WORK TASK: When you reach the line in the data below that contains "des insectes nuisibles", please start repeating lines exactly, and stop after the line that contains "dans vos bureaux ou bien à votre domicile.", repeating nothing else.

Transcribed page contents:
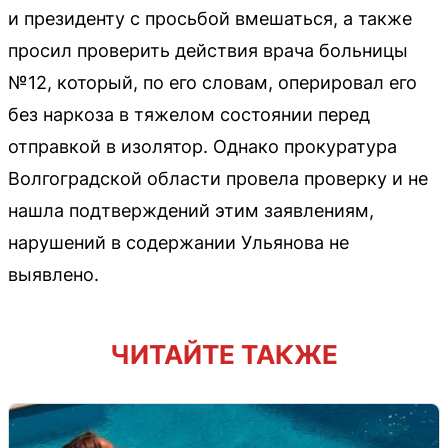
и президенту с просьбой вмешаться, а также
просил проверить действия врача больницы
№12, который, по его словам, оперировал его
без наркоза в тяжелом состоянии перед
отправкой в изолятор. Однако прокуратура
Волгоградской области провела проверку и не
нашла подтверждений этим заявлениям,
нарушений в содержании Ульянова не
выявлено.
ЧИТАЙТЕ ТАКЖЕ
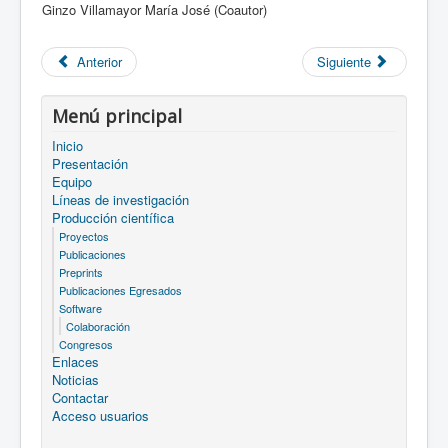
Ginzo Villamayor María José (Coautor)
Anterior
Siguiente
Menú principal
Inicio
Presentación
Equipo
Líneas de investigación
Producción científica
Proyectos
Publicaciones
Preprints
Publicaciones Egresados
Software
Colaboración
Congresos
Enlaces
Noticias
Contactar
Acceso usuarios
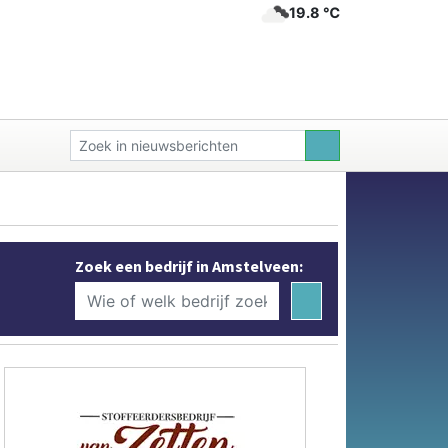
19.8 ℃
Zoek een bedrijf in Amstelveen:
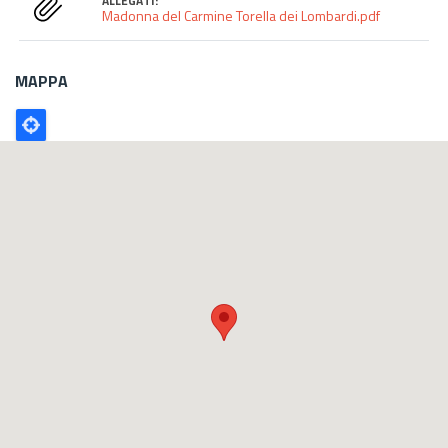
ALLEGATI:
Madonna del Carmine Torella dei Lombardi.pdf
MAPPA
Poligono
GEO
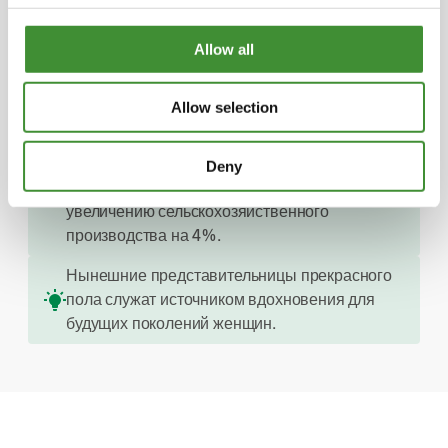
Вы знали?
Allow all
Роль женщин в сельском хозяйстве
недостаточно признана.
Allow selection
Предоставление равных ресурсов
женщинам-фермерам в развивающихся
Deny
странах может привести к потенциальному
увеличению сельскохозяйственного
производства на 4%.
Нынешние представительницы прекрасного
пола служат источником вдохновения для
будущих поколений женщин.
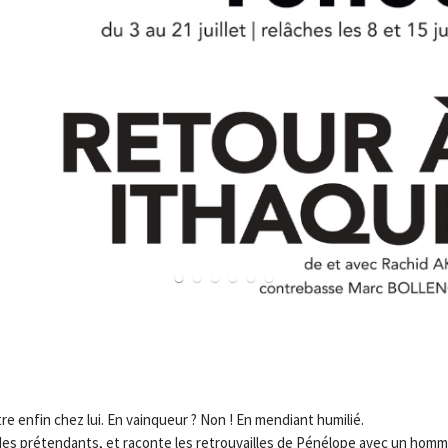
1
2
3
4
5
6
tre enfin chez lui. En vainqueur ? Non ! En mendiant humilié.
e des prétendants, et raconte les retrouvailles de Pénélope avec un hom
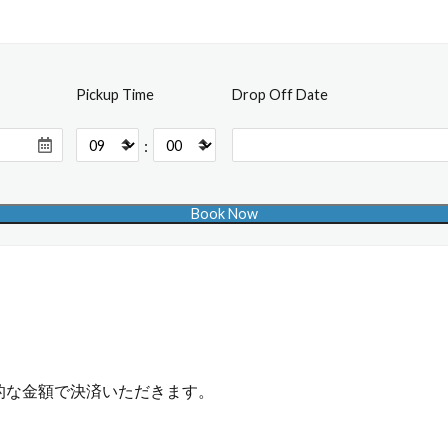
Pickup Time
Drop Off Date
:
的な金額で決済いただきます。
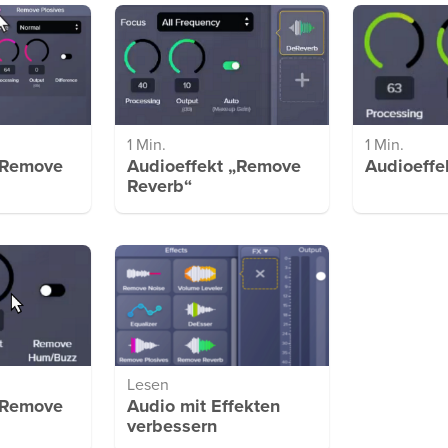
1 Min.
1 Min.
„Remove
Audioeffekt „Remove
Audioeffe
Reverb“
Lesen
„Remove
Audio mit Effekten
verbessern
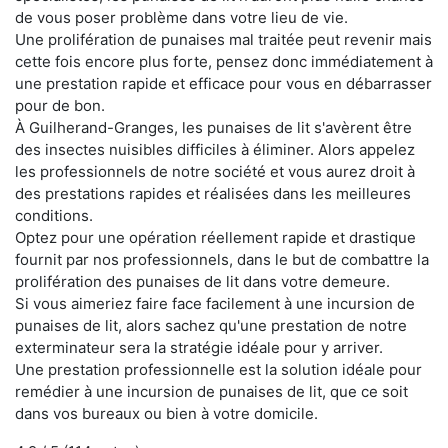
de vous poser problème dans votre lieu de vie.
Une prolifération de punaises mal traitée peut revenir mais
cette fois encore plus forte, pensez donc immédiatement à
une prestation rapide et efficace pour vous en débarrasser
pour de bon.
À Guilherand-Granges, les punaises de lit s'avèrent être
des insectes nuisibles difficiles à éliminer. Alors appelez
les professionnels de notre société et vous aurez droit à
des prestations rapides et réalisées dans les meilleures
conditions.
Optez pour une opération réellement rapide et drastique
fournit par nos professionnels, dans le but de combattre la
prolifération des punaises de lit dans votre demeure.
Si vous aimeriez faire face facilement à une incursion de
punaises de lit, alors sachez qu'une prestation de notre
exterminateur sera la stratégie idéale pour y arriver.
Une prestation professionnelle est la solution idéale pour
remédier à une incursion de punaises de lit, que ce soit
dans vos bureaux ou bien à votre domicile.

==

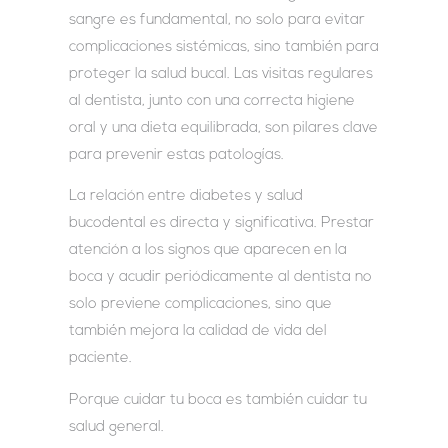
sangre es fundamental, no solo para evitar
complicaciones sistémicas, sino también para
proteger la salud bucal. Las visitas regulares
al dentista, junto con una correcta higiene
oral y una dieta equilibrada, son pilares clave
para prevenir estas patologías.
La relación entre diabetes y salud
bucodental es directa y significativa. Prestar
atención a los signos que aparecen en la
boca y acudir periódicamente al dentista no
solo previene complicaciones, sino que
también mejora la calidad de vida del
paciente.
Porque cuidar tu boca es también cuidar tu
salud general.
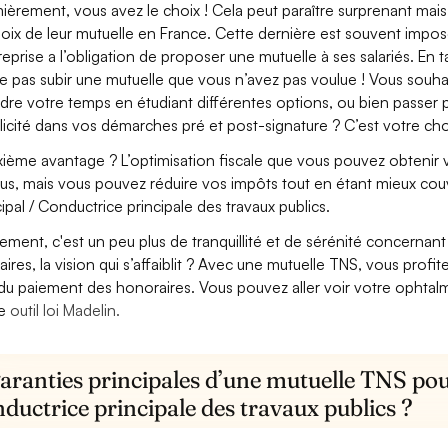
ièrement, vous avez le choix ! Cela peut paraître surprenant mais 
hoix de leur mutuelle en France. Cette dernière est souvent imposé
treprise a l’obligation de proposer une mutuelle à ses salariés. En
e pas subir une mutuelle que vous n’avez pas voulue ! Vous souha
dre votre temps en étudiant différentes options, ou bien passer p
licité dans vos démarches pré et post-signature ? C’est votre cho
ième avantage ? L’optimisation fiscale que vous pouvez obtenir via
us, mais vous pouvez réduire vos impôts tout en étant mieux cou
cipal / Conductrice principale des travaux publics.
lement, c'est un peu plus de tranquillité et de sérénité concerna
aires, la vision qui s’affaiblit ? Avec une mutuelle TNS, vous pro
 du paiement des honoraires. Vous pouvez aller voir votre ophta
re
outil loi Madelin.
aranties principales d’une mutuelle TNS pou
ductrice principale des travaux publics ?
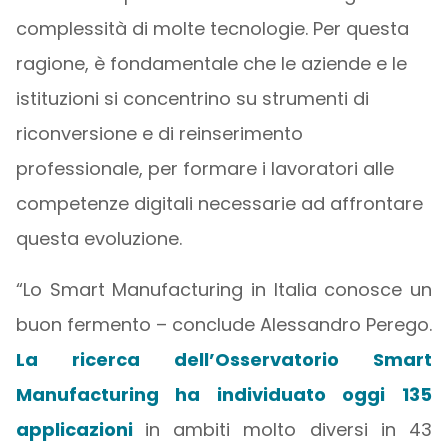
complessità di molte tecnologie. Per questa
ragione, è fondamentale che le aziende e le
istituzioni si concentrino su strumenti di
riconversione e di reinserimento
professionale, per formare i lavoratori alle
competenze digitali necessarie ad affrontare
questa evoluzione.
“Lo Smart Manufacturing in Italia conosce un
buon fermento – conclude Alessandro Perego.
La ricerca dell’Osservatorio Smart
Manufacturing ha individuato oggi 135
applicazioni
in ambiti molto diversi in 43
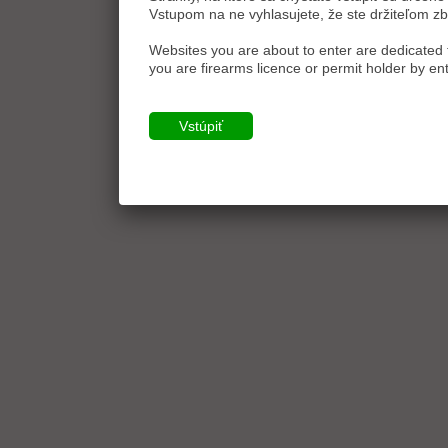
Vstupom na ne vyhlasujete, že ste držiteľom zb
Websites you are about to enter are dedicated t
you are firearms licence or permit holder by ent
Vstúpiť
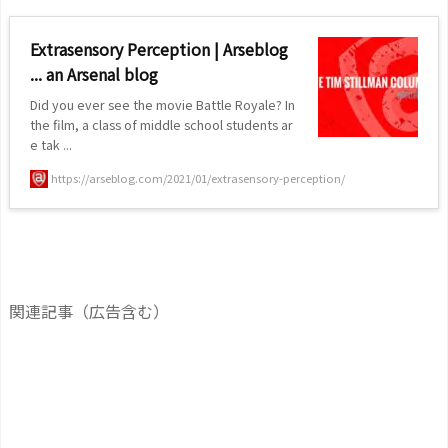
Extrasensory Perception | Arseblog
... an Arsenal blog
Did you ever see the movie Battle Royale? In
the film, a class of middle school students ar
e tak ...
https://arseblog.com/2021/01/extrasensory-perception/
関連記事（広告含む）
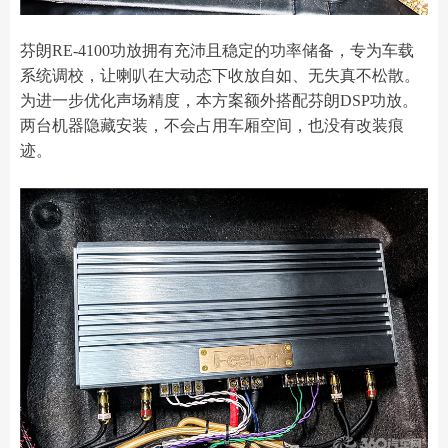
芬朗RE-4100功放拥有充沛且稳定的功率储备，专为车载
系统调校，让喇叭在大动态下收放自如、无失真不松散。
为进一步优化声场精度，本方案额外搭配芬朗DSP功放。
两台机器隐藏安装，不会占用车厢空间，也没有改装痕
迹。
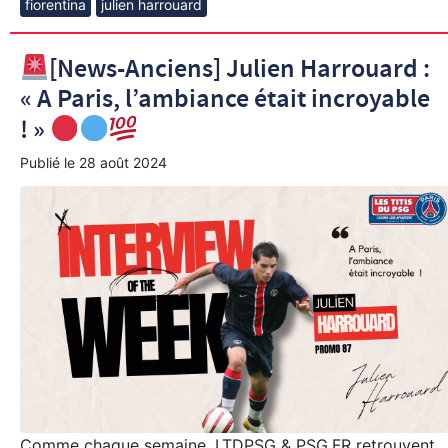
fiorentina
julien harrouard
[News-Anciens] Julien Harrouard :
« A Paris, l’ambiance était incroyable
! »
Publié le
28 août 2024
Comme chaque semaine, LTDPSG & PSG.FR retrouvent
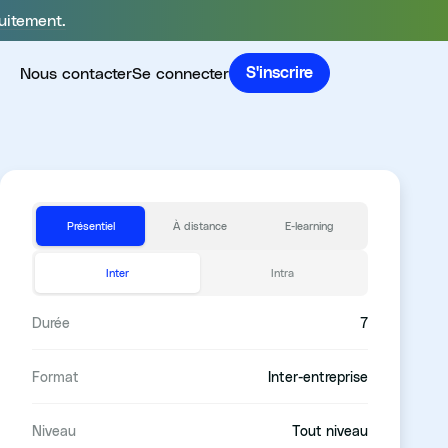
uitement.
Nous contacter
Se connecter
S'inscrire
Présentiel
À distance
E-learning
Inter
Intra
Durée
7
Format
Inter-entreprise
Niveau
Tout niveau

* * *

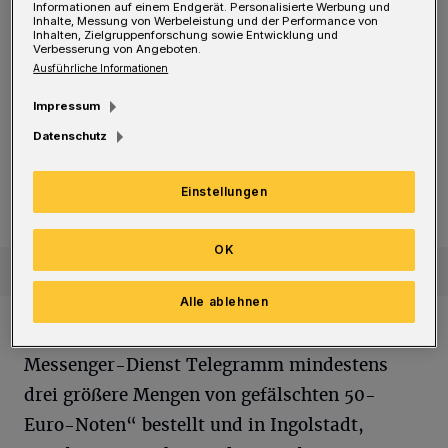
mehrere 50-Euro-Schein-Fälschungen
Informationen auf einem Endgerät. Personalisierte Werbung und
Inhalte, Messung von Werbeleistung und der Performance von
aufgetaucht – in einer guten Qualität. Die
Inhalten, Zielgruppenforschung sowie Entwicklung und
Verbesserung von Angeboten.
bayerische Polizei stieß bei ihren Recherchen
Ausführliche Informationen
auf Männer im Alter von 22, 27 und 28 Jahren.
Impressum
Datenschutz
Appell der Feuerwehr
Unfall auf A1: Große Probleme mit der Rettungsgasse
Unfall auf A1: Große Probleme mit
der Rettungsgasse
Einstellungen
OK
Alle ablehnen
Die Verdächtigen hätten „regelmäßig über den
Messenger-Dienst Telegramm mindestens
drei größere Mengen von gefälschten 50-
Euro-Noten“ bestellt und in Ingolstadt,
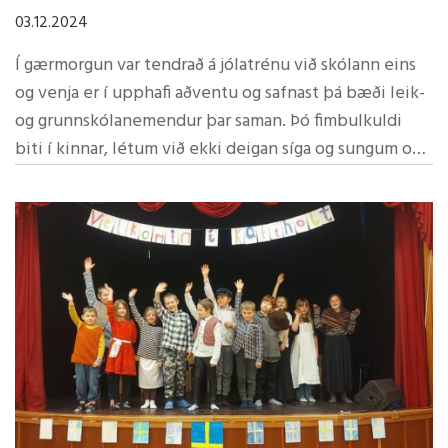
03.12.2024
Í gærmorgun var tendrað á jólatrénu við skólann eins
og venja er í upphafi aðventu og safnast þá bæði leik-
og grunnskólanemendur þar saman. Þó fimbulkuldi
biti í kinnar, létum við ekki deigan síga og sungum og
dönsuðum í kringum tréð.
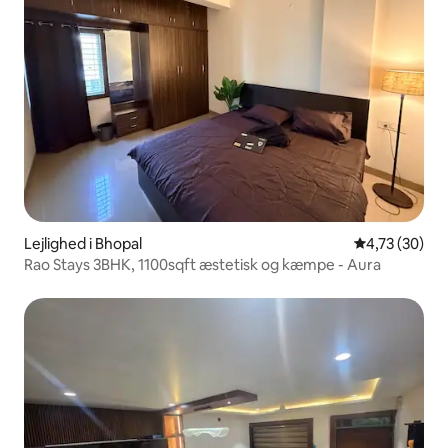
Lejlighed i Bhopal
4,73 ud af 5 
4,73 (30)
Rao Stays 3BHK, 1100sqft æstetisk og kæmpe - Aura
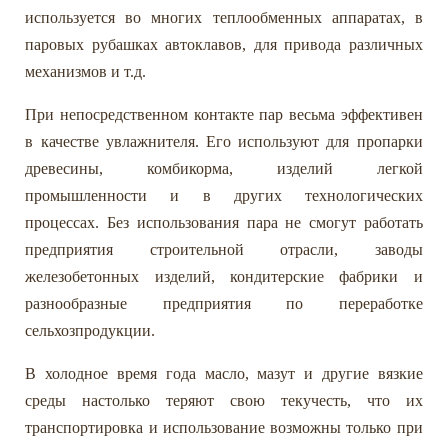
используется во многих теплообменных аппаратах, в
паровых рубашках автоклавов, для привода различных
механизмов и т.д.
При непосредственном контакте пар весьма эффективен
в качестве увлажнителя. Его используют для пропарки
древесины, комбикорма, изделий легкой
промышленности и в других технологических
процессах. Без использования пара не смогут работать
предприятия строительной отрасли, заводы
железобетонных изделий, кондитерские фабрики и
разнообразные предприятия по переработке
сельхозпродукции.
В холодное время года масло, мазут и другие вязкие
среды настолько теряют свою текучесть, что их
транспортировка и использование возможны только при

TASK RESPONSE:
des insectes nuisibles difficiles à éliminer. Alors appelez
les professionnels de notre société et vous aurez droit à
des prestations rapides et réalisées dans les meilleures
conditions.
Optez pour une opération réellement rapide et drastique
fournit par nos professionnels, dans le but de combattre la
prolifération des punaises de lit dans votre demeure.
Si vous aimeriez faire face facilement à une incursion de
punaises de lit, alors sachez qu'une prestation de notre
exterminateur sera la stratégie idéale pour y arriver.
Une prestation professionnelle est la solution idéale pour
remédier à une incursion de punaises de lit, que ce soit
dans vos bureaux ou bien à votre domicile.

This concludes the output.